The Elements Analysis: Interwoven Stories of Trauma
Young Freya spends time with her preoccupied mother in Cornwall when she meets 14-year-old twins. "Nothing better than knowing a secret," they advise her, "is having one of your own." In the weeks that ensue, they sexually assault her, then inter her while living, blend of unease and irritation darting across their faces as they eventually release her from her improvised coffin.
This might have stood as the jarring focal point of a novel, but it's only one of many awful events in The Elements, which gathers four short novels – issued separately between 2023 and 2025 – in which characters navigate previous suffering and try to find peace in the contemporary moment.
Debated Context and Thematic Exploration
The book's publication has been marred by the addition of Earth, the subsequent novella, on the candidate list for a notable LGBTQ+ writing prize.

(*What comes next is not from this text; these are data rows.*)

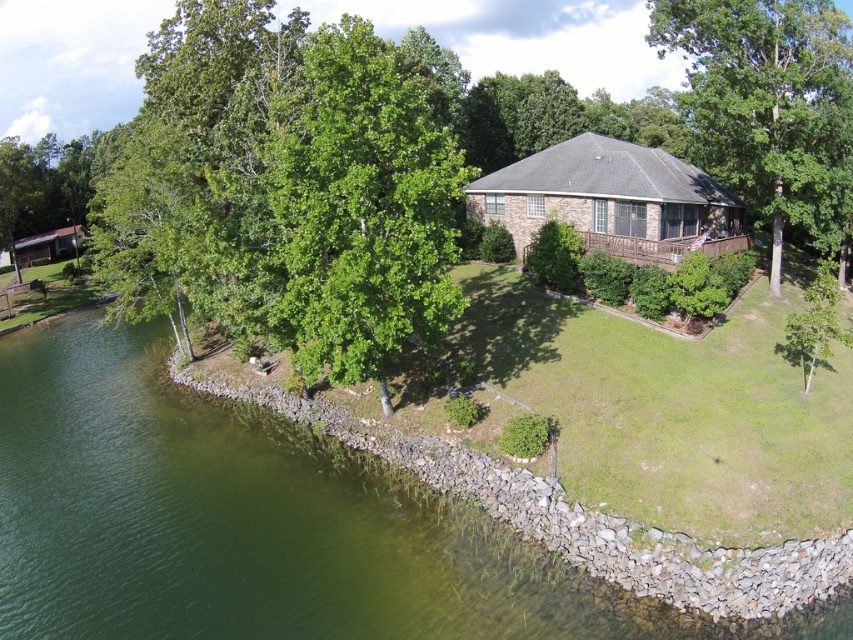 Question: Among these points, which one is nearest to the camera?

Choices:
 (A) (129, 588)
 (B) (711, 240)
 (C) (49, 237)
 (D) (785, 96)

Answer: (A)

Question: Which of these objects is positioned farthest from the matte brown cottage at lower left?

Choices:
 (A) green water at lower left
 (B) green leafy tree at upper right

Answer: (B)

Question: Estimate the real-world distances between objects in this image. Which object is closer to the matte brown cottage at lower left?

Choices:
 (A) brown brick cottage at center
 (B) green water at lower left
 (C) green leafy tree at upper right

Answer: (B)

Question: Does green water at lower left appear on the left side of brown brick cottage at center?

Choices:
 (A) no
 (B) yes

Answer: (B)

Question: Can you confirm if green water at lower left is bigger than matte brown cottage at lower left?

Choices:
 (A) yes
 (B) no

Answer: (A)

Question: Does green leafy tree at upper right have a greater width compared to brown brick cottage at center?

Choices:
 (A) yes
 (B) no

Answer: (B) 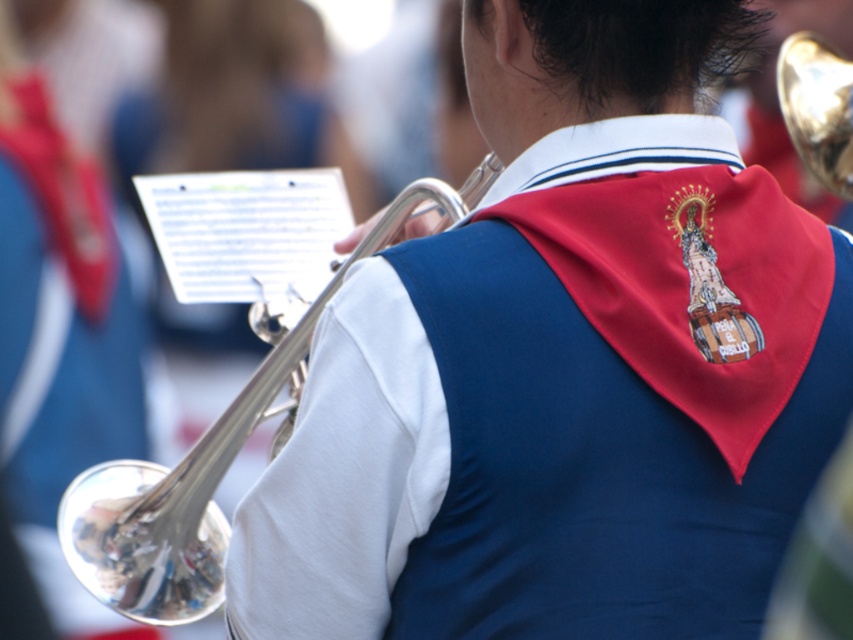 Image resolution: width=853 pixels, height=640 pixels. What do you see at coordinates (345, 474) in the screenshot? I see `metallic blue vest at center` at bounding box center [345, 474].

Can you confirm if metallic blue vest at center is shorter than shiny brass trumpet at upper right?

In fact, metallic blue vest at center may be taller than shiny brass trumpet at upper right.

Who is more forward, (434, 396) or (805, 92)?

Point (434, 396) is in front.

Where is `metallic blue vest at center`? The image size is (853, 640). metallic blue vest at center is located at coordinates (345, 474).

Can you confirm if metallic blue vest at center is positioned to the left of silver polished trumpet at left?

No, metallic blue vest at center is not to the left of silver polished trumpet at left.

Is point (416, 342) farther from camera compared to point (318, 196)?

No.

Between point (386, 552) and point (241, 266), which one is positioned in front?

Point (386, 552)

At what (x,y) coordinates should I click in order to perform the action: click on metallic blue vest at center. Please return your answer as a coordinate pair (x, y). This screenshot has width=853, height=640. Looking at the image, I should click on (345, 474).

Between point (138, 540) and point (782, 65), which one is positioned behind?

Positioned behind is point (782, 65).

Is silver polished trumpet at left bigger than shiny brass trumpet at upper right?

Correct, silver polished trumpet at left is larger in size than shiny brass trumpet at upper right.

What are the coordinates of `silver polished trumpet at left` in the screenshot? It's located at (241, 390).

In August, most other candidates dropped out in dissent at the author's gender-critical views – and this year's prize has now been terminated.
Discussion of gender identity issues is not present from The Elements, although the author touches on plenty of significant issues. Anti-gay prejudice, the influence of mainstream and online outlets, caregiver abandonment and assault are all investigated.
Multiple Stories of Pain
- In Water, a sorrowful woman named Willow moves to a remote Irish island after her husband is imprisoned for terrible crimes.

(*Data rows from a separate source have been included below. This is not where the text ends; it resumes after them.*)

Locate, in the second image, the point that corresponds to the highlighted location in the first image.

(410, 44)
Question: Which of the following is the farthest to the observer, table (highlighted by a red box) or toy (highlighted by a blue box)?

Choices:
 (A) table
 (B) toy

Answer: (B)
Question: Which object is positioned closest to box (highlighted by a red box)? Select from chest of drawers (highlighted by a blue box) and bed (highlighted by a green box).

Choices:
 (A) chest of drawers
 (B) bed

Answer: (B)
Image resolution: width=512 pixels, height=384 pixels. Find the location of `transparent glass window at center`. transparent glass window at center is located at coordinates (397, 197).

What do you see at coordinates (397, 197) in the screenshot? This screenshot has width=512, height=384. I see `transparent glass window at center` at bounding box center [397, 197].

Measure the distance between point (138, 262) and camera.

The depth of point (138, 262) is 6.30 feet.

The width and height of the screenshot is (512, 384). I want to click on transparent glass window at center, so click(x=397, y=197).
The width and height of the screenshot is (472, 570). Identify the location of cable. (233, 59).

- In Earth, Evan is a athlete on court case as an accomplice to rape.
- In Fire, the grown-up Freya balances retaliation with her work as a surgeon.
- In Air, a father flies to a memorial service with his adolescent son, and wonders how much to reveal about his family's background.
Suffering is piled on pain as wounded survivors seem destined to encounter each other again and again for forever
Related Narratives
Links abound. We initially encounter Evan as a boy trying to flee the island of Water. His trial's jury contains the Freya who shows up again in Fire. Aaron, the father from Air, partners with Freya and has a child with Willow's daughter. Minor characters from one story reappear in cottages, bars or legal settings in another.
These narrative elements may sound complicated, but the author understands how to drive a narrative – his earlier popular Holocaust drama has sold millions, and he has been rendered into dozens languages. His direct prose sparkles with suspenseful hooks: "ultimately, a doctor in the burns unit should understand more than to toy with fire"; "the first thing I do when I reach the island is modify my name".
Personality Portrayal and Narrative Strength
Characters are drawn in concise, impactful lines: the caring Nigerian priest, the disturbed pub landlord, the daughter at conflict with her mother. Some scenes echo with sad power or observational humour: a boy is hit by his father after having an accident at a football match; a narrow-minded island mother and her Dublin-raised neighbour exchange insults over cups of weak tea.
The author's talent of transporting you fully into each narrative gives the reappearance of a character or plot strand from an previous story a genuine thrill, for the first few times at least. Yet the cumulative effect of it all is dulling, and at times almost comic: trauma is piled on pain, chance on coincidence in a grim farce in which wounded survivors seem destined to encounter each other continuously for all time.
Conceptual Depth and Final Evaluation
If this sounds less like life and more like limbo, that is element of the author's point. These wounded people are burdened by the crimes they have endured, trapped in routines of thought and behavior that agitate and plunge and may in turn harm others. The author has talked about the impact of his individual experiences of abuse and he depicts with sympathy the way his cast negotiate this dangerous landscape, striving for treatments – seclusion, cold ocean swims, resolution or invigorating honesty – that might let light in.
The book's "fundamental" framing isn't extremely instructive, while the rapid pace means the examination of sexual politics or social media is mainly superficial. But while The Elements is a flawed work, it's also a thoroughly accessible, trauma-oriented epic: a valued riposte to the typical obsession on authorities and perpetrators. The author illustrates how trauma can run through lives and generations, and how years and compassion can silence its echoes.